La autora no teme mostrarse débil, humana y en aras de dicha fragilidad, aborda un amplio abanico de temas colaterales que subyacen al dolor: “el miedo a enfermar y el miedo a no poder enfermar”; el sentimiento de culpa por ser la causa de la preocupación de sus seres queridos: “mi dolor me lleva a experimentar una gran culpa. Mi dolor es un fallo que no puedo permitirme”; la larga y fatigosa peregrinación por diferentes especialistas que lanzan hipotéticos diagnósticos y que acaban produciendo un descreimiento recíproco entre el paciente y el doctor: “No puedo creer al médico. Me aparto de él. Él da un paso atrás porque tampoco cree en mí”; la agotadora odisea en busca de una explicación al dolor, en la vital necesidad de ponerle nombre a esa garrapata que la corroe por dentro y por fuera: “Lo que primero necesito urgentemente es ponerle nombre a lo que me pasa y, con el nombre, sentirme parte de algo”; la sensación de soledad que, en ocasiones, se experimenta: “nadie me ayuda” y un largo etcétera. Clavícula también es una legitimación del derecho a expresar un dolor, a quejarnos, en una sociedad que ha convertido algo tan intrínsicamente humano en un tabú y que lleva a muchas personas a sentir vergüenza por no ser capaces siempre de disimular su malestar.

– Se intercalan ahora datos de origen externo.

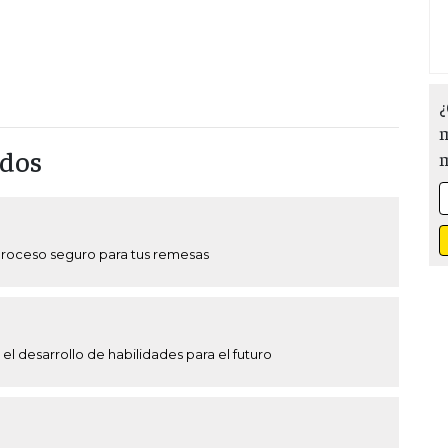
¿
m
ados
proceso seguro para tus remesas
el desarrollo de habilidades para el futuro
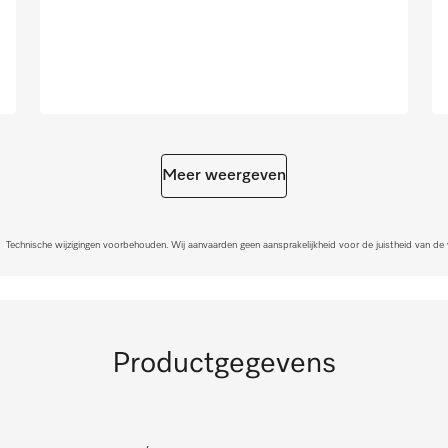
Meer weergeven
Technische wijzigingen voorbehouden. Wij aanvaarden geen aansprakelijkheid voor de juistheid van de
Productgegevens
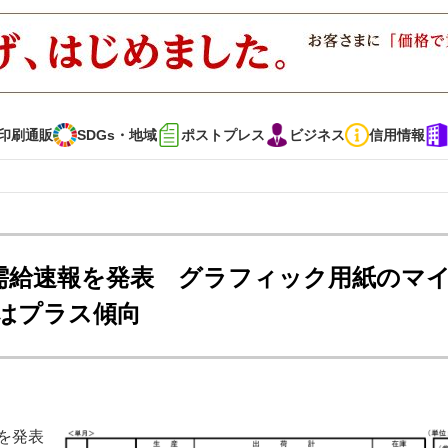
印刷通販
SDGs・地域
ポストプレス
ビジネス
信用情報
インタビュー
コレクション
需給速報を発表 グラフィック用紙のマ
はプラス傾向
通販
SDGs・地域
ポストプレス
ビジネス
イベント
信用情報
で勝負！ ～多様なビジネス・多彩な商材～
JAPAN PACK 2023 特集
を発表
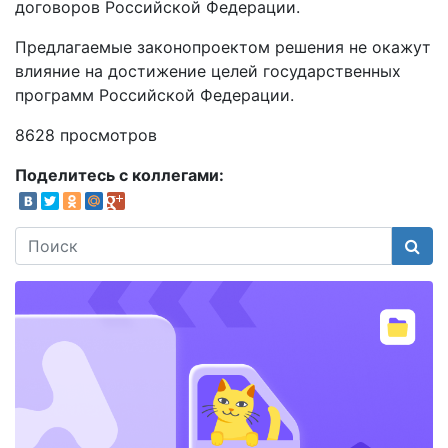
договоров Российской Федерации.
Предлагаемые законопроектом решения не окажут
влияние на достижение целей государственных
программ Российской Федерации.
8628 просмотров
Поделитесь с коллегами:
Поис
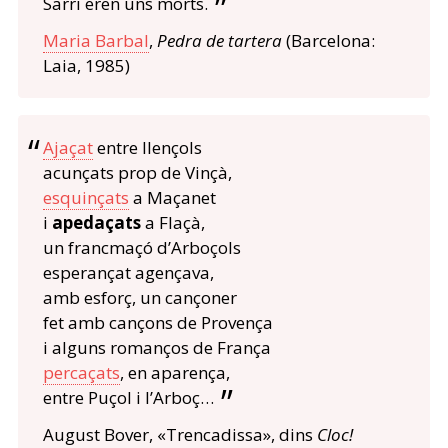
Sarri eren uns morts.
Maria Barbal
,
Pedra de tartera
(Barcelona:
Laia, 1985)
Ajaçat
entre llençols
acunçats prop de Vinçà,
esquinçats
a Maçanet
i
apedaçats
a Flaçà,
un francmaçó d’Arboçols
esperançat agençava,
amb esforç, un cançoner
fet amb cançons de Provença
i alguns romanços de França
percaçats
, en aparença,
entre Puçol i l’Arboç…
August Bover, «Trencadissa», dins
Cloc!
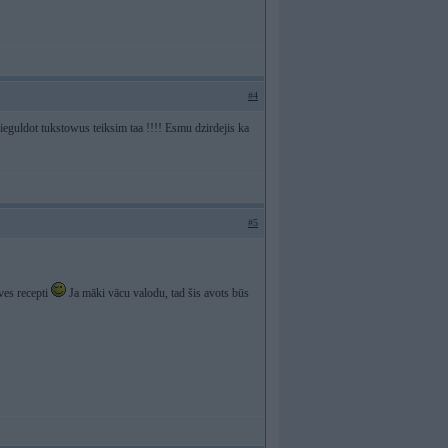
#4
ieguldot tukstowus teiksim taa !!!! Esmu dzirdejis ka
#5
ūves recepti
Ja māki vācu valodu, tad šis avots būs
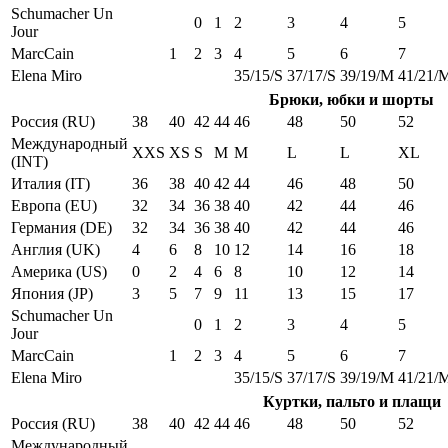
Schumacher Un
0
1
2
3
4
5
Jour
MarcCain
1
2
3
4
5
6
7
Elena Miro
35/15/S
37/17/S
39/19/M
41/21/
Брюки, юбки и шорты
Россия (RU)
38
40
42
44
46
48
50
52
Международный
XXS
XS
S
M
M
L
L
XL
(INT)
Италия (IT)
36
38
40
42
44
46
48
50
Европа (EU)
32
34
36
38
40
42
44
46
Германия (DE)
32
34
36
38
40
42
44
46
Англия (UK)
4
6
8
10
12
14
16
18
Америка (US)
0
2
4
6
8
10
12
14
Япония (JP)
3
5
7
9
11
13
15
17
Schumacher Un
0
1
2
3
4
5
Jour
MarcCain
1
2
3
4
5
6
7
Elena Miro
35/15/S
37/17/S
39/19/M
41/21/
Куртки, пальто и плащи
Россия (RU)
38
40
42
44
46
48
50
52
Международный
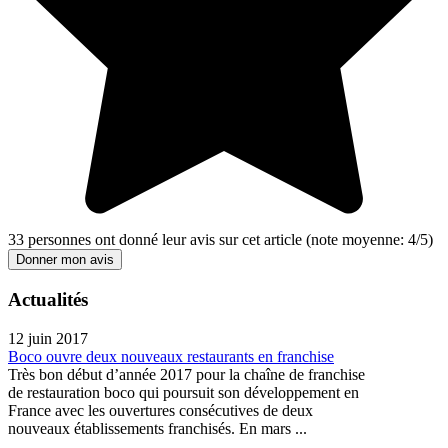
33
personnes ont donné leur
avis sur cet article
(note moyenne:
4
/
5
)
Donner mon avis
Actualités
12 juin 2017
Boco ouvre deux nouveaux restaurants en franchise
Très bon début d’année 2017 pour la chaîne de franchise
de restauration boco qui poursuit son développement en
France avec les ouvertures consécutives de deux
nouveaux établissements franchisés. En mars ...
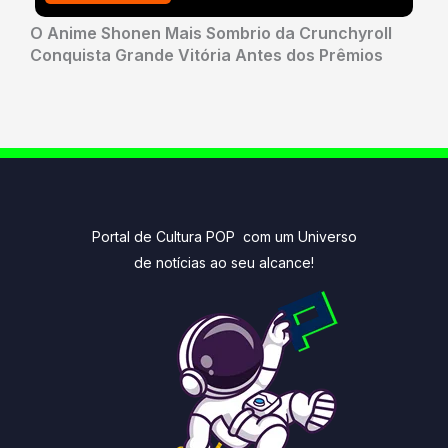
O Anime Shonen Mais Sombrio da Crunchyroll
Conquista Grande Vitória Antes dos Prêmios
Portal de Cultura POP com um Universo
de notícias ao seu alcance!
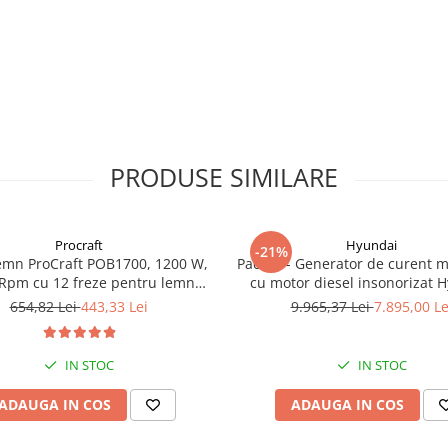
PRODUSE SIMILARE
Procraft
Hyundai
-21%
emn ProCraft POB1700, 1200 W,
Pachet - Generator de curent 
Rpm cu 12 freze pentru lemn
cu motor diesel insonorizat 
incluse in pachet
DHY-8600SE, putere maxima 6
654,82 Lei
443,33 Lei
9.965,37 Lei
7.895,00 Le
putere motor 12 CP + Automa
ATS12-P
IN STOC
IN STOC
ADAUGA IN COS
ADAUGA IN COS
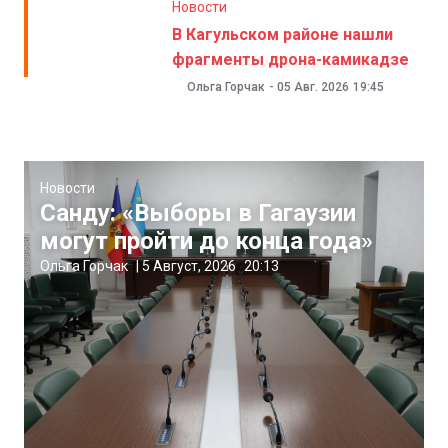
Новости
В Кагульском районе нашли
фрагменты дрона-камикадзе
Ольга Горчак
-
05 Авг. 2026
19:45
Новости
Санду: «Выборы в Гагаузии
могут пройти до конца года»
Ольга Горчак
|
5 Август, 2026
20:13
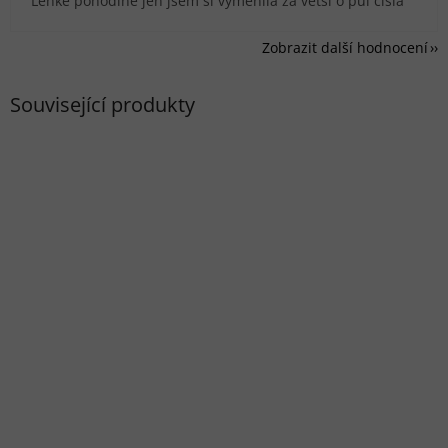
Lehké pohodlné jen jsem si vyměnila za větší o půl čísla
Zobrazit další hodnocení
Související produkty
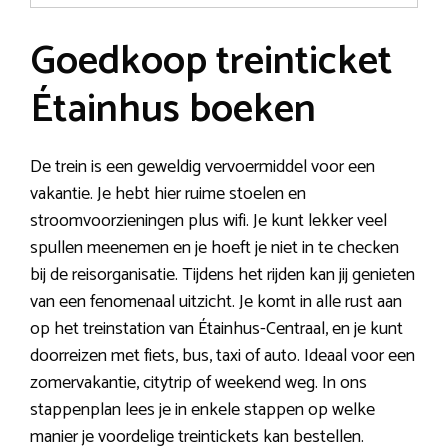
Goedkoop treinticket
Étainhus boeken
De trein is een geweldig vervoermiddel voor een
vakantie. Je hebt hier ruime stoelen en
stroomvoorzieningen plus wifi. Je kunt lekker veel
spullen meenemen en je hoeft je niet in te checken
bij de reisorganisatie. Tijdens het rijden kan jij genieten
van een fenomenaal uitzicht. Je komt in alle rust aan
op het treinstation van Étainhus-Centraal, en je kunt
doorreizen met fiets, bus, taxi of auto. Ideaal voor een
zomervakantie, citytrip of weekend weg. In ons
stappenplan lees je in enkele stappen op welke
manier je voordelige treintickets kan bestellen.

Ahora bien, Clavícula no es sólo un libro que versa sobre el dolor sino que también aparecen otros núcleos temáticos como la precariedad de los escritores. Marta Sanz los dibuja alejándolos de la imagen idílica que la sociedad tiene de ellos y no esconde su necesidad de autoexplotarse para subsistir en un mundo tan inestable como es el literario, hecho que agrava su miedo a enfermar pues supondría su incapacidad para ganarse la vida. De hecho, llega a enumerar las cantidades exactas de sus honorarios a lo largo de diferentes meses, una confesión que “es absolutamente impúdica, pero fundamental”.
Por encima de todo, Clavícula es una obra de amor, una hermosa declaración de amor de Marta Sanz hacia sus progenitores- no en vano se lamenta de haber alterado el orden natural, pues lo lógico es que los hijos cuiden de los padres- y hacia su esposo, su apoyo incondicional. En un ejercicio de generosidad plena hacia el lector, Sanz no duda en compartir los correos electrónicos que se intercambiaba el matrimonio durante su estancia en Colombia, en los que queda patente el amor y la admiración que sienten el uno por el otro. En definitiva, su familia es su principal sustento, la muleta sobre la que caminar cuando le flaquean las fuerzas, cuando siente que su cuerpo y su vida se están rompiendo en pedacitos –la fragmentación del libro bien podría ser metáfora de esta ruptura vital- y a la escritora le aterra preocuparles. ¿Hay, acaso, prueba de amor más irrefutable?
Este ejercicio de desnudez del alma de Sanz va acompañado por una variedad de tonos que oscilan desde la voz reivindicativa, frágil, amorosa, infantil y enfadada hasta la más humorística, como cuando describe algunas pruebas médicas a las que se sometió –no se pierdan la espirometría y la prueba de fuerza-.
En resumen, Marta Sanz nos regala un libro que rebosa autenticidad, verdad; una obra valiente que da visibilidad a temas tabú sobre la enfermedad y la mujer, pero también sobre nuestra sociedad; una poética de la fragilidad, una defensa del derecho a expresar el dolor y una gran muestra de amor. Nos ofrece un aprendizaje, un consuelo, una compañía, una sonrisa amable, una toma de conciencia sobre nuestra humanidad y un ejemplo de cómo la literatura puede ser el mejor antídoto contra el dolor.